Phil Kline, the project’s director, said Fulton County’s decertification leaves him concerned about a “nationally coordinated effort to intimidate” local officials from working with state lawmakers “in understanding what happened.”

“This is particularly remarkable because the legislature, not the executive branch, has the constitutional responsibility and duty to manage elections,” he said.

He added that attorneys will also defend the county against “ancillary issues that have arisen from the dispute.”

The voluntary probe came at the request of Sen. Doug Mastriano, R-Gettysburg, who’s currently spearheading a larger effort to audit machines in Tioga, York and Philadelphia counties amid his ongoing campaign to ferret out fraudulent activity during the past two elections.

All three counties have since confirmed they won’t comply with Mastriano’s request because they can’t afford to replace their machines if the state decertifies them for participating, too.

Degraffenreid said of her July 21 decision that she had “no other choice” after Fulton County commissioners confirmed that Wake Technology Services Inc. accessed its Dominion voting machines earlier this year, violating the state’s chain of custody provisions and other “strict limitations” designed to prevent tampering.

Degraffenreid said Wake TSI lacks any knowledge or expertise in election technology and was still given access to “key components” of the machine, including the county’s election database, its results files and Windows system logs. The company also preserved hard drive images onto USB devices.

“These actions were taken in a manner that was not transparent or bipartisan,” she said. “As a result of the access granted to Wake TSI, Fulton County’s certified system has been compromised and neither Fulton County; the vendor, Dominion Voting Systems; nor the Department of State can verify that the impacted components of Fulton County’s leased voting system are safe to use in future elections.”

Wake TSI served on the audit team involved in Arizona’s recount of more than 2.3 million ballots in Maricopa County. Mastriano and two other Republican lawmakers visited the Phoenix site in early June before meeting with Arizona legislators to discuss the team’s findings.

The company reportedly left the audit team after its contract ended on May 14, according to a report from the Fulton County News.

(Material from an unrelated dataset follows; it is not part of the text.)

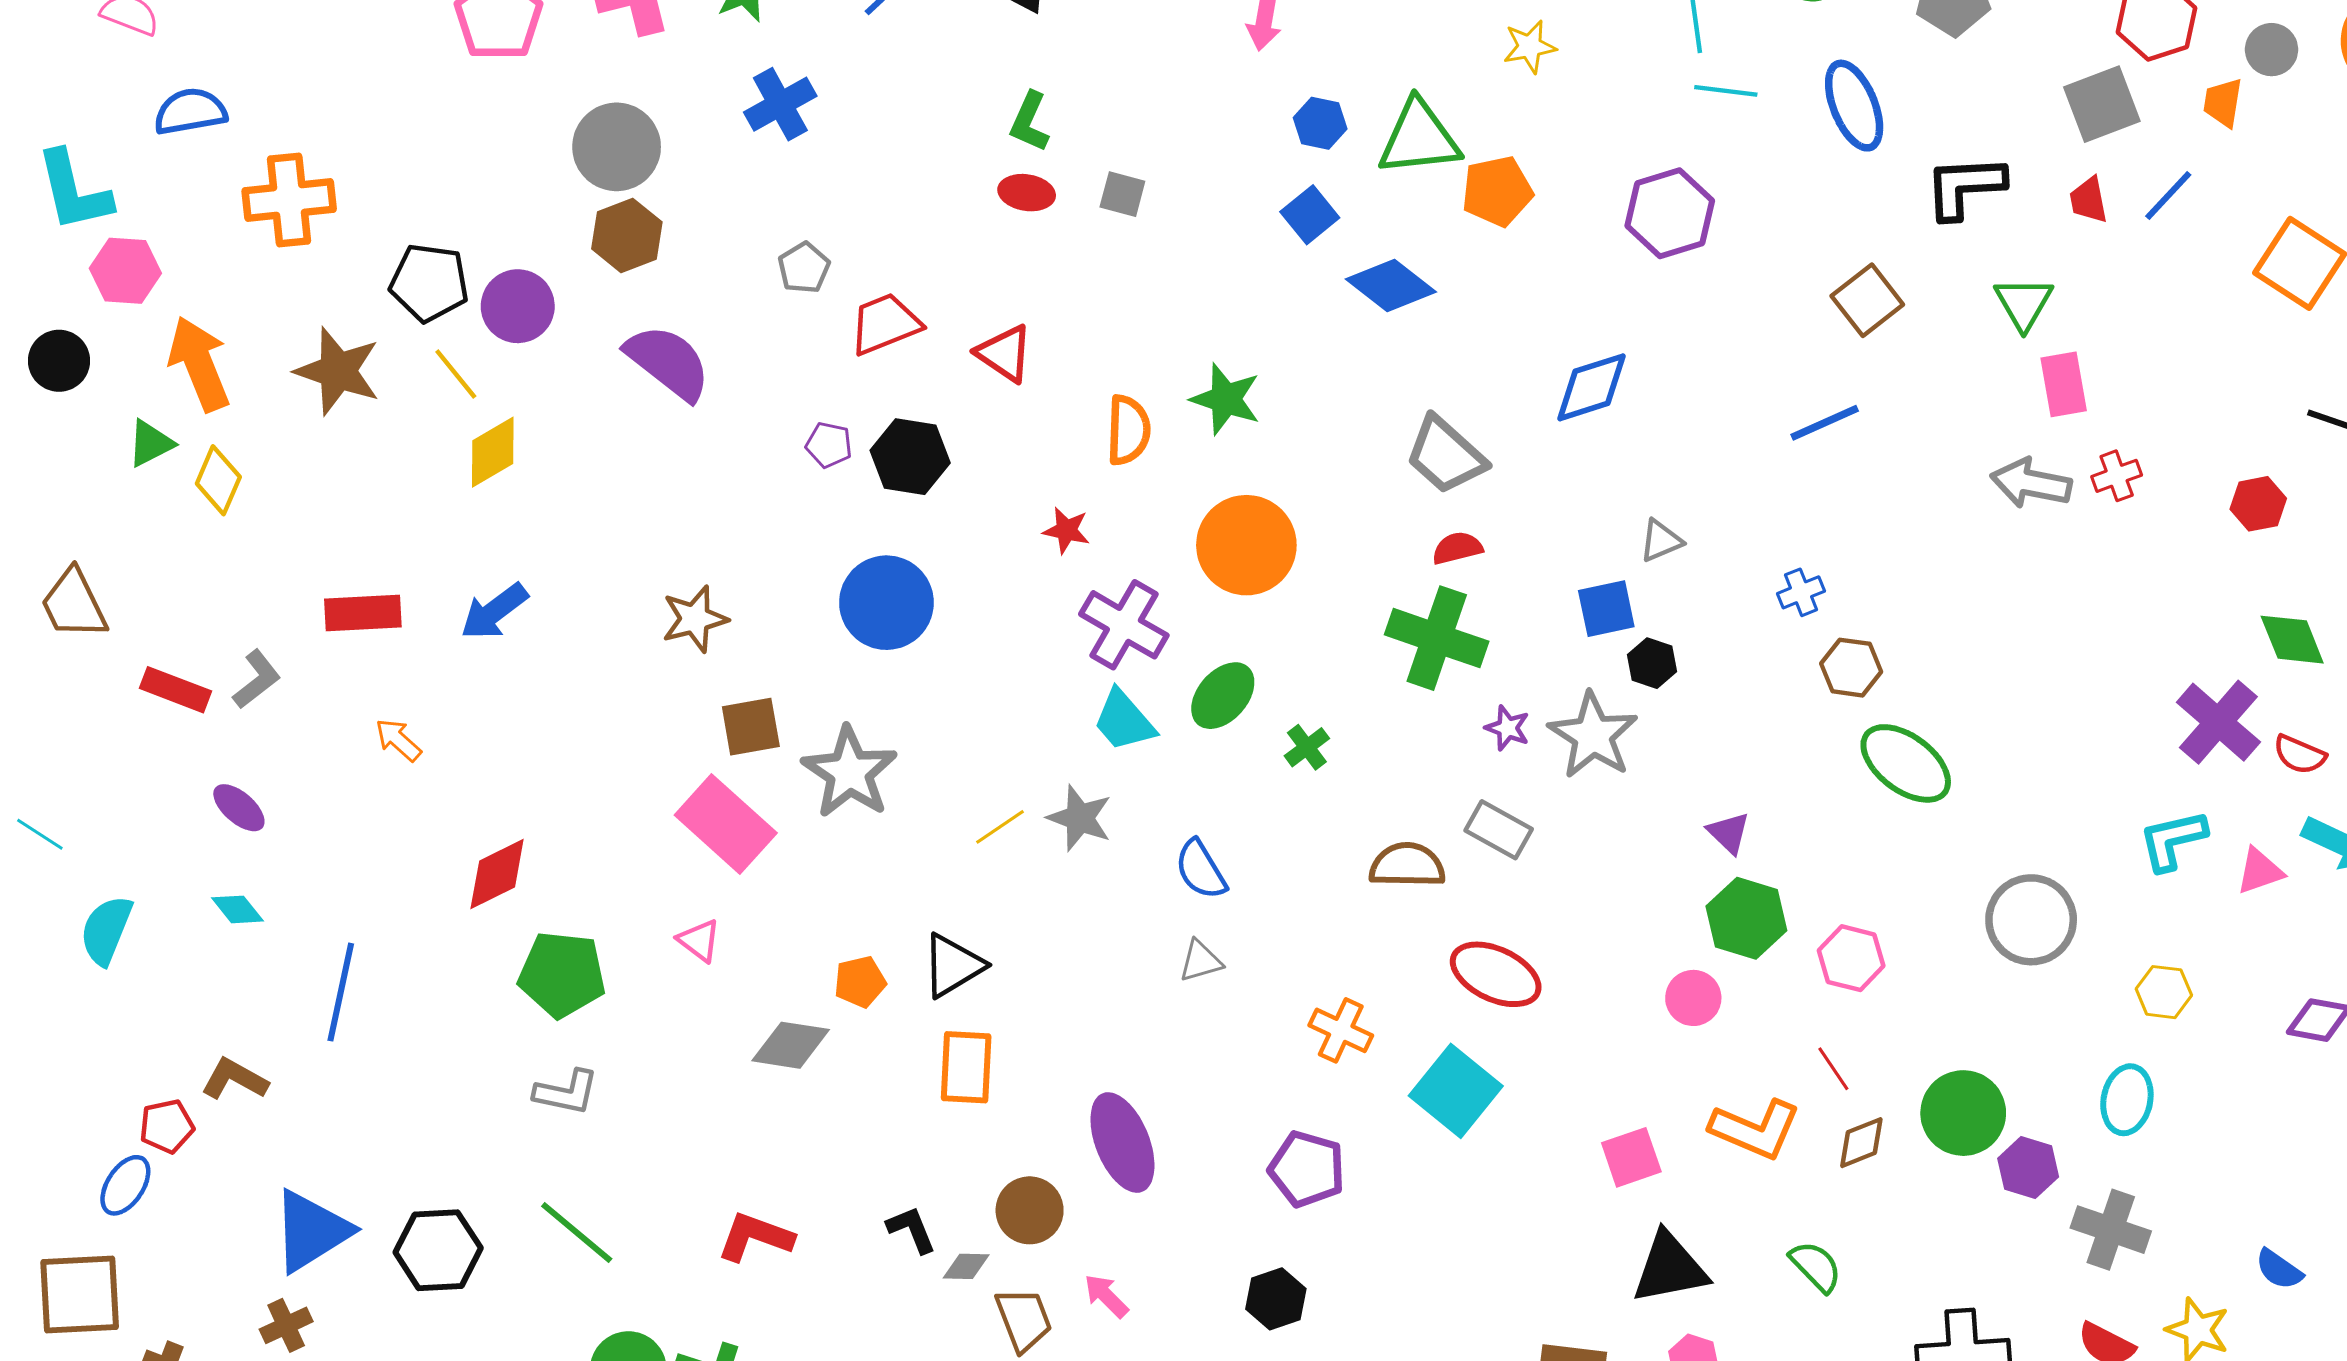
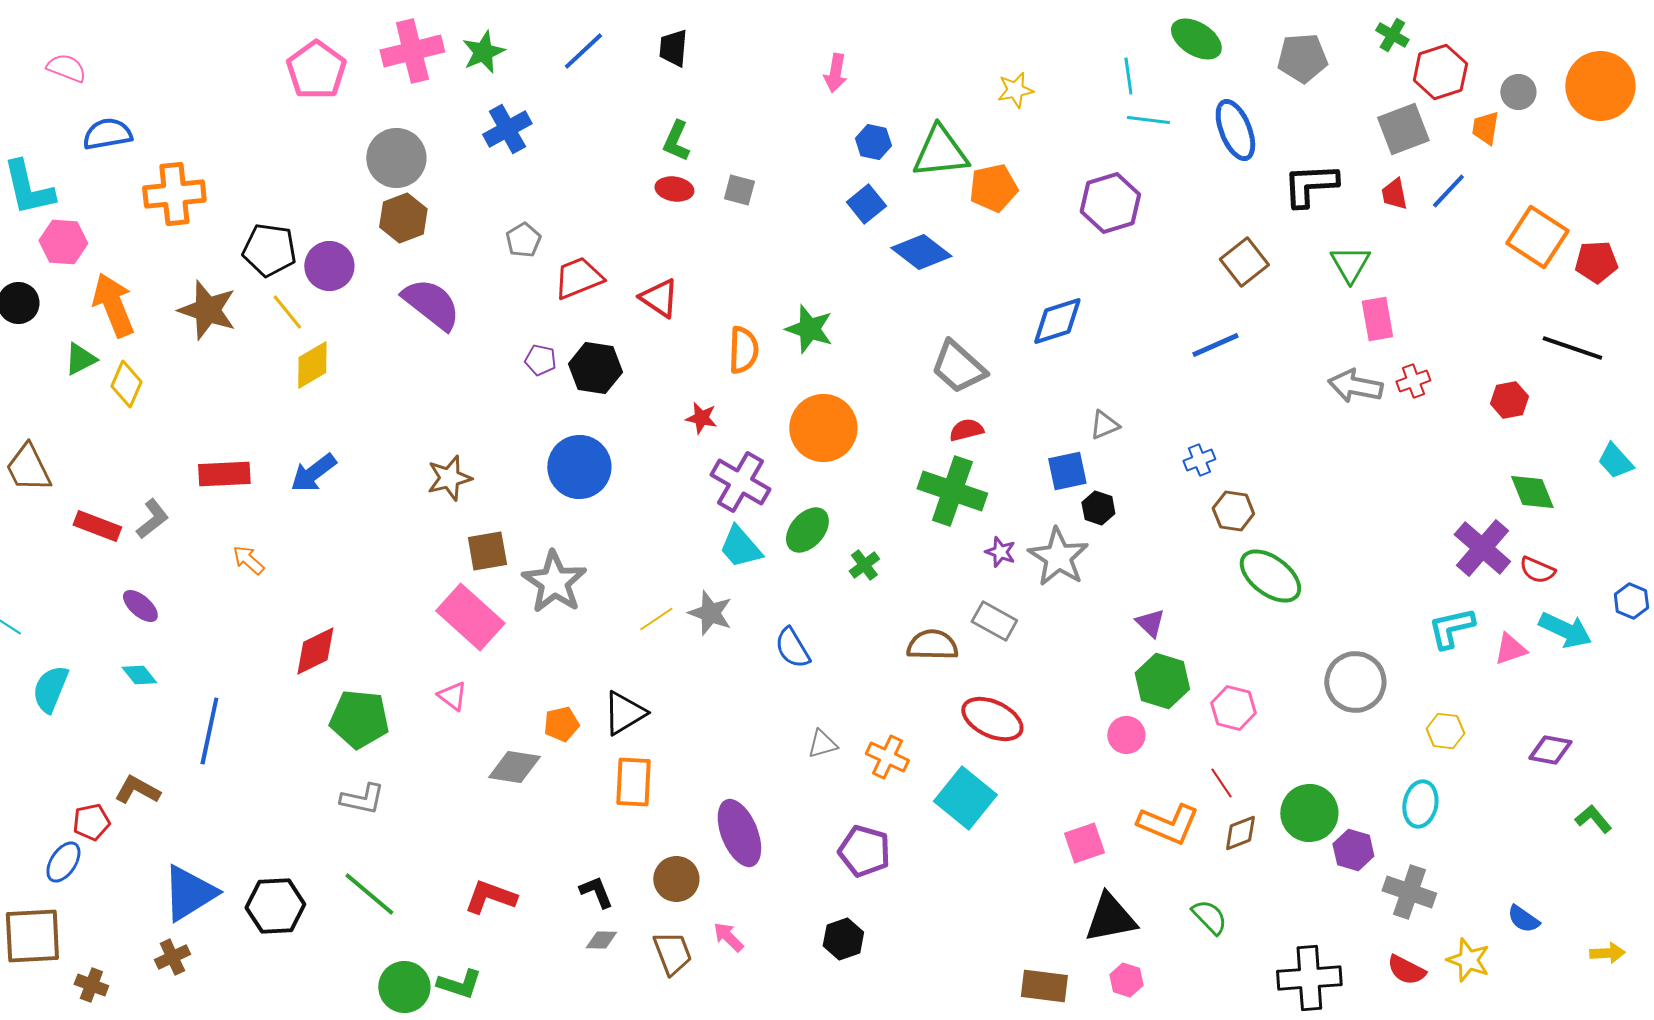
gray triangle: (1201, 961) -> (822, 744), moved
gray diamond: (966, 1266) -> (601, 940), moved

Fulton County Commissioner Chairman Stuart Ulsh said during a Feb. 9 public meeting that he didn’t know who paid for the audit, but that the board agreed to do it to prove the county “didn’t do anything wrong,” according to a report from the Arizona Mirror.

“One of the central tenets of representative government is transparency,” Kline said. “Fulton County should not be punished for attempting to provide the highest level of transparency possible.”

Mastriano has also claimed that Degraffenreid lacks the authority to decertify counties’ machines. He said the Senate Intergovernmental Operations Committee, of which he is chairman, “will press forward in the pursuit of a forensic investigation.”

“What we are seeing is a convergence of scare tactics from Wolf Administration and the Attorney General to intimidate county officials and obstruct a forensic investigation,” he said.

Biden won Pennsylvania by about 81,000 votes in November. The Trump campaign fired off a series of lawsuits alleging mail-in voter fraud that were later dismissed for lack of evidence. Several Republican lawmakers supported the effort, Mastriano chief among them.

Soon after, Mastriano faced national scrutiny for chartering buses to the Jan. 6 “Stop the Steal” rally in Washington D.C. He was photographed near Capitol Hill, but said he left before rioters stormed the building.

He’s since reiterated that millions of residents harbor serious doubts about the accuracy of the results, citing a January poll from Muhlenberg University that showed 40% of respondents “are not confident” that the outcome “accurately reflected how Pennsylvanians voted.”

Democrats claim Mastriano’s efforts serve only to boost his prospects of earning Trump’s endorsement in the upcoming governor’s race.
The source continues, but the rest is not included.